It’s now a little more than six months since Kate’s surgery, and she’s doing pretty well.
Her progress has not been uniform. We haven’t messed with the steroid dose, so there has been no significant backsliding, but at the moment the aphasia, weakness, wobbliness, and lack of stamina are a bit worse than last week — though not nearly as bad as they were in the first couple of months after surgery. She’s just slow, and tires easily, and sometimes has trouble finding words. We think that what we’re seeing now is likely fatigue from last week’s chemo (the fourth of six planned monthly rounds). She hasn’t had any serious chemo side effects, but the fatigue is definitely there and tends to hit hardest in the week after the dose.

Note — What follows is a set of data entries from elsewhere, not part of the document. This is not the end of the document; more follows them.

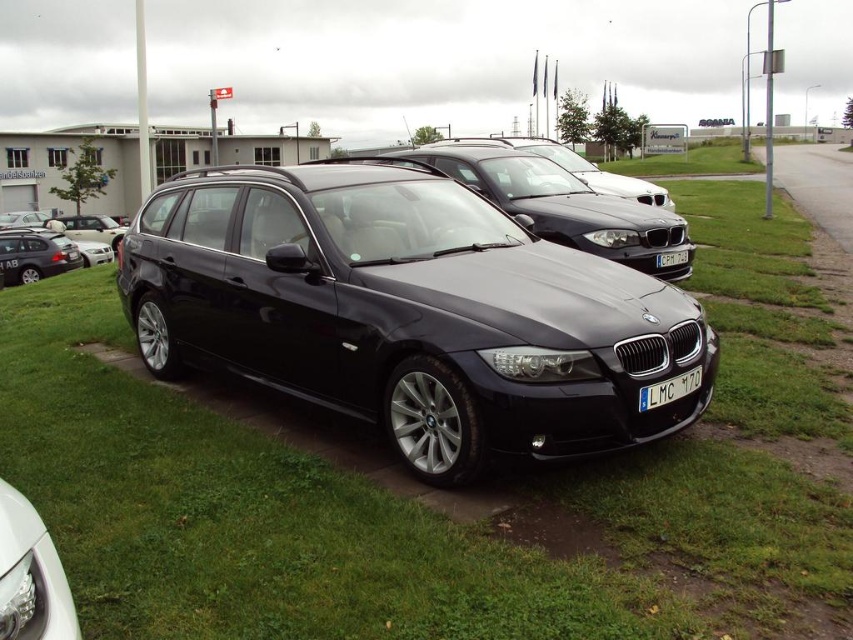 Question: Does gravel road at right have a lesser width compared to black plastic license plate at center?

Choices:
 (A) yes
 (B) no

Answer: (B)

Question: Which point appears farthest from the camera in this image?

Choices:
 (A) (115, 221)
 (B) (685, 376)
 (C) (834, 228)

Answer: (A)

Question: Which point is closer to the camera?

Choices:
 (A) matte black car at left
 (B) gravel road at right
 (C) matte black car at center
 (D) black metallic car at center

Answer: (D)

Question: Can you confirm if black metallic car at center is positioned above black plastic license plate at center?

Choices:
 (A) yes
 (B) no

Answer: (B)

Question: Among these points, which one is nearest to the camera?

Choices:
 (A) (660, 387)
 (B) (30, 246)
 (C) (660, 262)
 (D) (1, 572)

Answer: (D)

Question: Is black metallic car at center bigger than black plastic license plate at center?

Choices:
 (A) no
 (B) yes

Answer: (B) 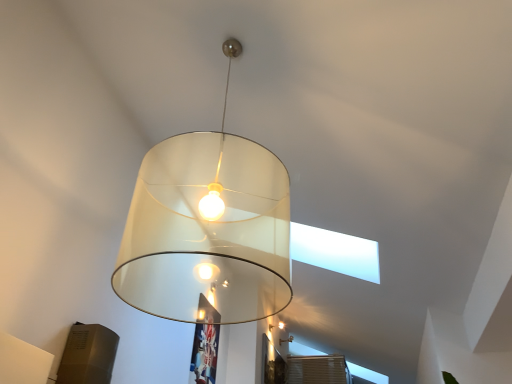 Question: In terms of size, does translucent white lampshade at center, the 1th lamp from the top, appear bigger or smaller than translucent glass lampshade at center, positioned as the 2th lamp in front-to-back order?

Choices:
 (A) small
 (B) big

Answer: (B)

Question: In terms of height, does translucent white lampshade at center, the 1th lamp from the left, look taller or shorter compared to translucent glass lampshade at center, which is the 1th lamp in back-to-front order?

Choices:
 (A) tall
 (B) short

Answer: (A)

Question: From a real-world perspective, is translucent white lampshade at center, the second lamp from the back, physically located above or below translucent glass lampshade at center, the first lamp from the right?

Choices:
 (A) above
 (B) below

Answer: (B)

Question: Is translucent glass lampshade at center, positioned as the 2th lamp in front-to-back order, wider or thinner than translucent white lampshade at center, the second lamp from the back?

Choices:
 (A) thin
 (B) wide

Answer: (A)

Question: Considering the relative positions of translucent glass lampshade at center, the first lamp from the right, and translucent white lampshade at center, the second lamp from the back, in the image provided, is translucent glass lampshade at center, the first lamp from the right, to the left or to the right of translucent white lampshade at center, the second lamp from the back,?

Choices:
 (A) right
 (B) left

Answer: (A)

Question: From a real-world perspective, is translucent glass lampshade at center, marked as the 2th lamp in a left-to-right arrangement, positioned above or below translucent white lampshade at center, the 1th lamp from the left?

Choices:
 (A) above
 (B) below

Answer: (A)

Question: Relative to translucent white lampshade at center, the 1th lamp from the left, is translucent glass lampshade at center, marked as the 2th lamp in a left-to-right arrangement, in front or behind?

Choices:
 (A) front
 (B) behind

Answer: (B) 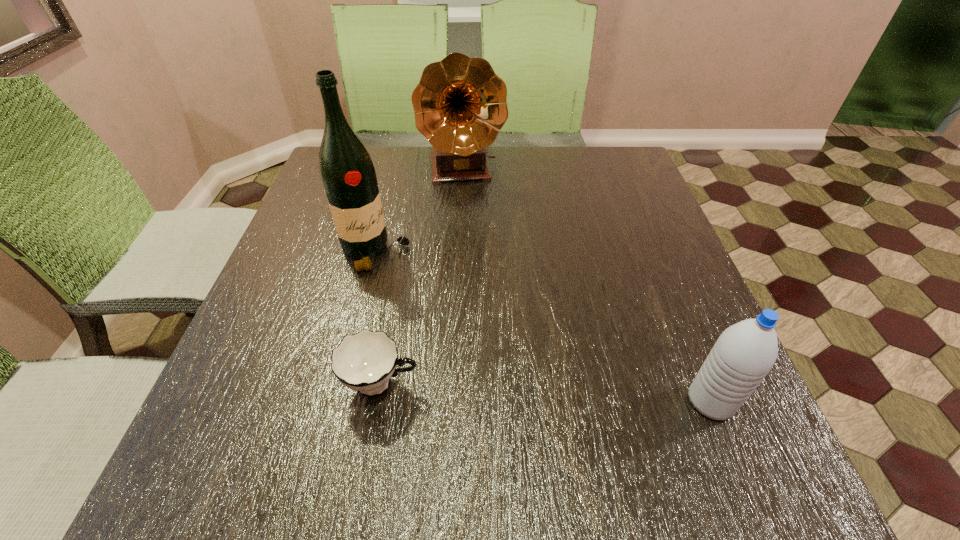 Locate an element on the screen. The width and height of the screenshot is (960, 540). vacant space located 0.090m on the horn of the phonograph_record is located at coordinates (471, 214).

This screenshot has width=960, height=540. I want to click on vacant space positioned 0.360m on the surface of the third nearest object, so click(513, 373).

Where is `blank space located 0.310m on the surface of the third nearest object`? blank space located 0.310m on the surface of the third nearest object is located at coordinates (492, 355).

Find the location of a particular element. vacant space located 0.220m on the surface of the third nearest object is located at coordinates (461, 327).

Where is `object at the far edge`? The height and width of the screenshot is (540, 960). object at the far edge is located at coordinates (460, 106).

One issue that is new since last month is what she describes as “holes in her head,” or general memory and cognitive issues. We were warned that there could be short-term memory problems appearing some months after radiation. We’ve started working with Laurel, the speech therapist who was so helpful earlier, on this; she does general cognitive therapy as well as speech. We also have appointments with physical and occupational therapists next week, to work on the weakness and wobbliness. We’re also trying to take lots of walks and do exercise, on the naturopath’s advice that “the more energy you expend, paradoxically, the more energy you’ll have.”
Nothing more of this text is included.